Canopy Growth Corporation (TSX:WEED) announced recently that it will acquire Germany-based cannabis manufacturer C3 Cannabinoid Compound, which should help to spur the Company’s European growth
John Brooker | May 6, 2019 | SmallCapPower: In an industry characterized by competition, bullish speculation, and rapid growth, cannabis companies making strategic acquisitions to give themselves an edge over their competitors is very common. Canopy Growth Corporation (TSX:WEED) (NYSE:CGC) did just this by acquiring Europe’s largest cannabinoid-based pharmaceuticals company,C3 Cannabinoid Compound Company. Recall that on April 18, 2019, Canopy Growth announced its plans to acquire Acreage Holdings Inc. (CSE:ACRG.U) at a 48% premium over Acreage’s closing share price on April 17, 2019, which was $22.49. Canopy Growth offered 0.5818 Canopy shares for each Acreage share pending the legalization of cannabis at the federal level in the United States, which equates to a value of $33.23 per Acreage share.

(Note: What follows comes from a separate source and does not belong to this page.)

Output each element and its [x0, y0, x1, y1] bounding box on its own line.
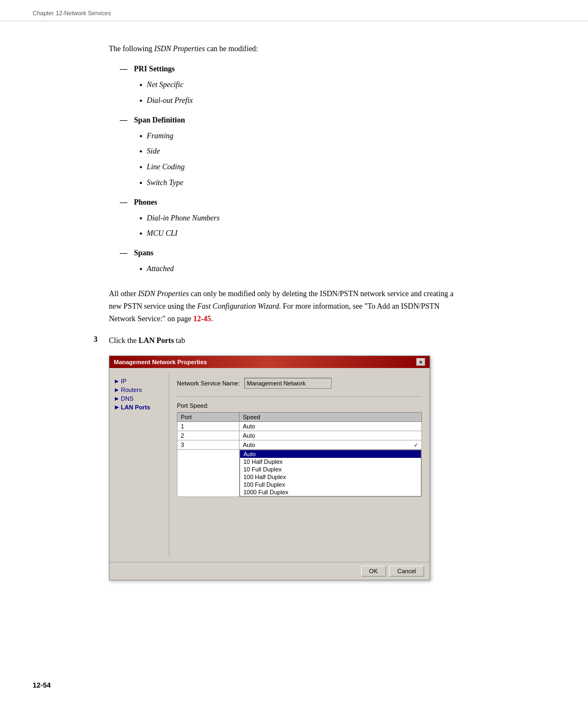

In addition, Canopy will pay Acreage $2.55 per share as soon as Canopy and Acreage shareholders approve the deal, which amounts to a $300 million lump sum payment to Acreage Holdings.
Canopy Growth Corporation, headquartered in Smiths Falls, Ontario, Canada, engages in the cultivation and sale of medical cannabis. On May 2, 2019, Canopy Growth announced that it will acquire C3 Cannabinoid Compound Company for €225.9 million ($342.9 million) in cash. In 2018, C3 posted $41.5 million in revenue for its cannabinoid products worldwide, which implies a takeout multiple of 8.3x.
With a global movement towards the legalization of marijuana, it can be a huge advantage for Canadian cannabis companies that want to be successful in the long run to geographically diversify their operations. C3 is a manufacturer and distributor of dronabinol, a chemical equivalent of THC. Dronabinol is a registered drug in Germany, Austria, Switzerland, and Denmark, and is prescribed for nausea and vomiting in oncology & palliative care. The drug has also been used to treat for both cancer pains & chronic pains.
This acquisition brings together Canopy Growth Corp’s medical marijuana business with Europe’s largest cannabinoid-based pharmaceuticals company. The deal gives Canopy immediate access to a wealth of knowledge and intellectual property developed by C3 in its nearly 20 years of research and development of natural and synthetic cannabis medical products. Adding dronabinol to Canopy’s product line in Europe gives their medical division, Spectrum Cannabis, the opportunity to present an expanded and credited array of cannabinoid therapies to the benefit of both healthcare professionals and patients. Canopy Growth will be able to use C3’s research programs to complement their own product development activities and will also be able to use C3’s established production, distribution, and marketing operations within Europe to their advantage, as they strive to establish their presence as a dominant global player in the cannabis market.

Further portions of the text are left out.